Here, wild things are mixed that have nothing to do with each other.
Asset management or rental and leasing is to be classified in the area of income taxes. There is no (commercial) entrepreneurial status here.
For VAT purposes, however, the intention to generate revenue is decisive for the entrepreneurial status. The services from the rental are therefore already a taxable supply according to §1(1) No. 1 USTG. However, the rental to private individuals is tax-exempt according to §4 No. 12 USTG and cannot be circumvented by the tax option under §9 USTG. As far as I know, zero declarations also had to be submitted in the VAT return in the past. This is to clarify the matter first.
Now to the specific case.
If an entrepreneur from Austria builds in Germany, then for a service under §3a USTG the VAT liability is at the location of the property. So definitely VAT must be paid in Germany. If the client is a VAT entrepreneur, the VAT liability shifts to the recipient of the service according to §13b USTG. If there is no entrepreneur, the company would have to register in Germany. Meanwhile, there is also the OSS procedure to avoid the registration obligation, but I do not know right now if this applies in this specific case.

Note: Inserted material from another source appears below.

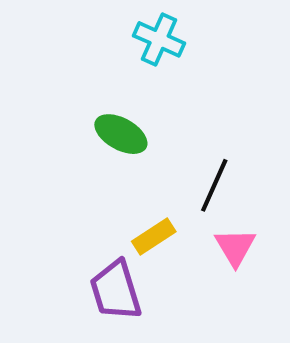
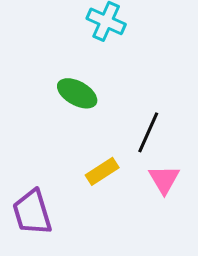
purple trapezoid: (116, 290) -> (32, 212), moved

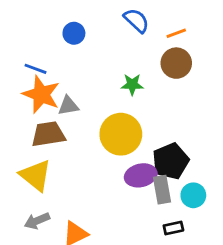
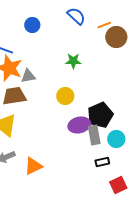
brown circle: (176, 63) -> (116, 37), moved
yellow circle: (121, 134) -> (65, 96), size x0.6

Now the lessor is also a VAT entrepreneur. Insofar, §13b UST (shift of tax liability) can indeed apply.
I once had in a seminar that a small business owner must pay the VAT when the tax liability shifts or in the case of intra-community acquisition, but cannot claim input tax deduction (because of being a small business owner). I could well imagine that this is also the case for rental and leasing.
Since no tax advice may be given here, I point out that this is a layperson’s opinion and recommend consulting a tax advisor.